Work item: Drop every image and restate the entries below word for word.

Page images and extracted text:
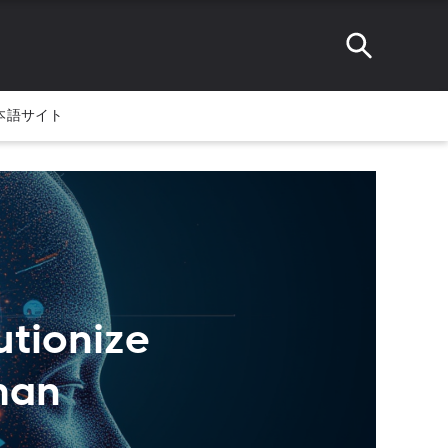
本語サイト
lutionize
man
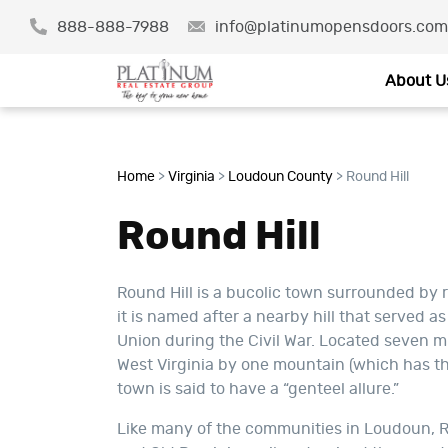
888-888-7988
info@platinumopensdoors.com
About U
Home
>
Virginia
>
Loudoun County
>
Round Hill
Round Hill
Round Hill is a bucolic town surrounded by r
it is named after a nearby hill that served a
Union during the Civil War. Located seven 
West Virginia by one mountain (which has the
town is said to have a “genteel allure.”
Like many of the communities in Loudoun, Ro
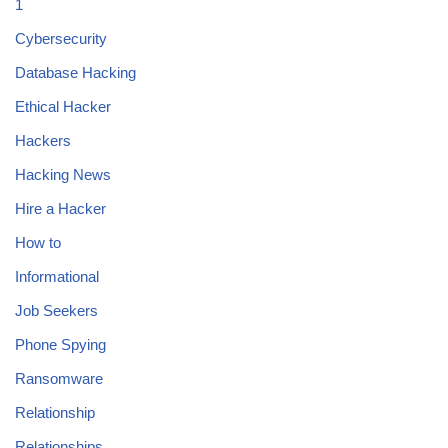
1
Cybersecurity
Database Hacking
Ethical Hacker
Hackers
Hacking News
Hire a Hacker
How to
Informational
Job Seekers
Phone Spying
Ransomware
Relationship
Relationships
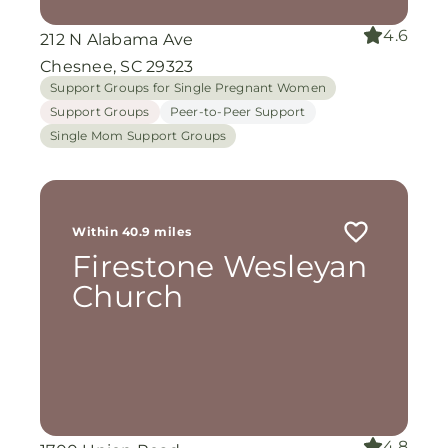
4.6
212 N Alabama Ave
Chesnee, SC 29323
Support Groups for Single Pregnant Women
Support Groups
Peer-to-Peer Support
Single Mom Support Groups
Within 40.9 miles
Firestone Wesleyan
Church
4.8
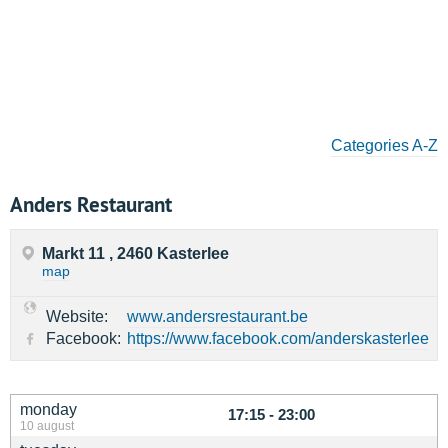
Categories A-Z
Anders Restaurant
Markt 11 , 2460 Kasterlee
map
Website:
www.andersrestaurant.be
Facebook:
https://www.facebook.com/anderskasterlee
monday
17:15 - 23:00
10 august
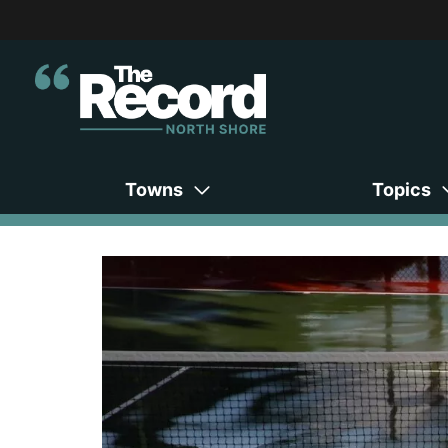
Towns
Topics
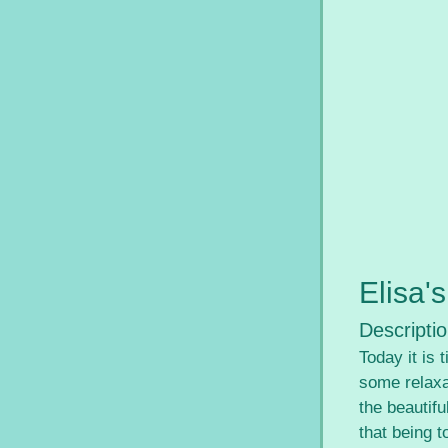
Elisa'
Descriptio
Today it is
some relaxat
the beautifu
that being t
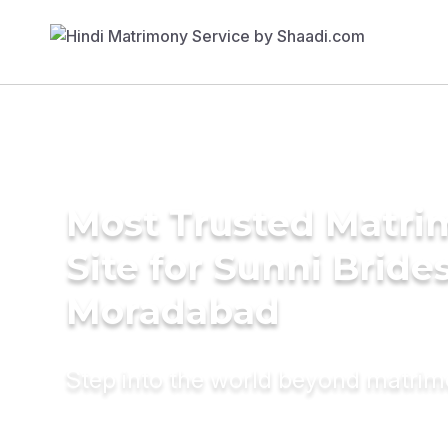
Most Trusted Matr
Site for Sunni Brides
Moradabad
Step into the world beyond matri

Answer area:
本語サイト
lutionize
man
888-888-7988
info@platinumopensdoors.com
About U
Home
>
Virginia
>
Loudoun County
>
Round Hill
Round Hill
Round Hill is a bucolic town surrounded by r
it is named after a nearby hill that served a
Union during the Civil War. Located seven 
West Virginia by one mountain (which has the
town is said to have a “genteel allure.”
Like many of the communities in Loudoun, Ro
1
Cybersecurity
Database Hacking
Ethical Hacker
Hackers
Hacking News
Hire a Hacker
How to
Informational
Job Seekers
Phone Spying
Ransomware
Relationship
Relationships
4.6
212 N Alabama Ave
Chesnee, SC 29323
Support Groups for Single Pregnant Women
Support Groups
Peer-to-Peer Support
Single Mom Support Groups
Within 40.9 miles
Firestone Wesleyan
Church
4.8
Categories A-Z
Anders Restaurant
Markt 11 , 2460 Kasterlee
map
Website:
www.andersrestaurant.be
Facebook:
https://www.facebook.com/anderskasterlee
monday
17:15 - 23:00
10 august
Towns
Topics
Elisa'
Descriptio
Today it is
some relaxat
the beautifu
that being t
Most Trusted Matr
Site for Sunni Brides
Moradabad
Step into the world beyond matri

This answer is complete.